India may still be in the market for lentils if the price is right

A senior Indian government official thinks there will be strong lentil import demand from that market in 2020-21.

“I think that maybe the lentil import will rise because the domestic situation will be a little tighter compared to last year,” said Sunil Kumar Singh, additional managing director of the National Agricultural Cooperative Marketing Federation of India (NAFED).

NAFED is a government agency that procures pulses and oilseeds from Indian farmers and stockpiles them or distributes them to consumers.

Singh was one of the featured speakers on a recent Global Pulse Confederation webinar about India’s pulse supply chain.

Moderator G. Chandrashekar, senior editor for the Hindu Business Line, agreed that there could be robust lentil import demand as long as the landed price, including the 33 percent import duty, is about US$660 to $670 per tonne.

“Whether the world market is in a position to supply at that price, I’m not very sure,” he said.

India is Canada’s largest lentil customer by far. The country purchased 623,645 tonnes of the crop in 2019, triple the volume of the next biggest customer.

It has bought 179,408 tonnes of the crop in the first three months of 2020, which again ranks first ahead of Turkey’s 155,220 tonnes.

India is poised to harvest a large crop of rabi season pulses but it won’t be the bumper crop officials had been expecting.

COVID-19 has caused harvesting delays, subjecting some crops in northern India to rain and hail damage.

Chandrashekar is forecasting 10.2 million tonnes of chickpeas, which is well below the government’s February estimate of 11.2 million tonnes.

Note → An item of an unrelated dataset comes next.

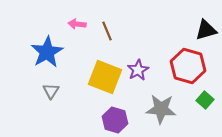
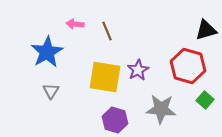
pink arrow: moved 2 px left
yellow square: rotated 12 degrees counterclockwise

And there will be delays getting the rabi harvest to market because COVID-19 could not have arrived at a worse time for India’s agriculture sector.

“The nation is locked down, markets are closed, transportation is not available and labour is into what I call reverse migration,” he said.

The country has been locked down since March 24 and those restrictions will stay in place until at least May 17.

The government has relaxed some restrictions on agriculture but supply chain problems linger.

The biggest issue is that many labourers have returned to their villages and truckers are reluctant to work, fearing for their safety. Ports are at a standstill and mills are running at about half capacity.

Fortunately, the government had a huge stockpile of pulses. NAFED had 3.6 million tonnes on hand before the start of COVID-19. That has since dwindled to 2.66 million tonnes.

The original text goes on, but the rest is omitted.